Yesterday, a visit from ‘Hands on Creatures’ during science, gave our girls in Years 4-6 a fantastic opportunity to witness some of Australasia’sreptiles and their predators at close quarters – even handling some!

As part of their Term 1 study on reptiles, the girls have been discovering the differences between species, and learning about the reptiles’ behaviours and features - the visit helped extend their knowledge. It also created a valuable opportunity for some to overcome the fear of handling unfamiliar creatures; building both confidence and a sense of achievement when others acknowledged their accomplishment.

This was an exciting experience for the girls as these curious animals are rare and unique, and for most, this was their first time seeing and touching a reptile. Amongst the weird, creepy and crawly spiders, cockroaches, rats and hedgehogs, the students faced their fears and reached out to hold or stroke a range of frogs, skinks, geckos and Australian bearded dragons. 

During the session, the girls were challenged with questions about the animals, and how they function and survive in their habitat - many hands were raised to ask questions as the animals went around the room. The students learnt that skinks and geckos are the only two native families of lizards in New Zealand, and that skinks can blink and geckos can’t; instead, they lick their eyes to clean them. They also learnt that lizards are cold blooded, that they lay eggs, and scream and bite to defend themselves.

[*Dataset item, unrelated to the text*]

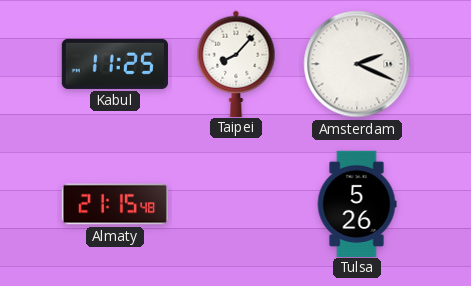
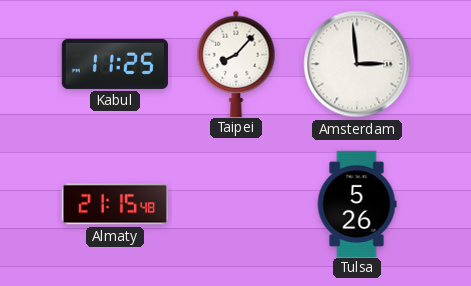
Amsterdam: 2:19 -> 2:59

Claudia Stewart (Year 6) said she was surprised to learn that there are two types of water snakes that can be found on New Zealand’s coastlines and that the blue tongue lizard feels like a snake with its muscular and smooth body. Phoebe Hirst (Year 6) said she was surprised that skinks can drop off their tail and grow a new one if they are scared or being attacked.

All the students, including the teachers, walked away having learnt something from this valuable lesson and the girls in Years 5-6 are now more than eager to find some of New Zealand’s lizards on their camp in Shakespeare Regional Park next week.

At Saint Kentigern, our students are fortunate to be offered many opportunities to extend their studies beyond the classroom. Spending time with experts, such as yesterday’s visitors, who have specialist knowledge to share, helps bring their learning into context, adding another layer to their learning.

We thank Brian and Tikvah from Hands on Creatures for sharing their animals and knowledge with us!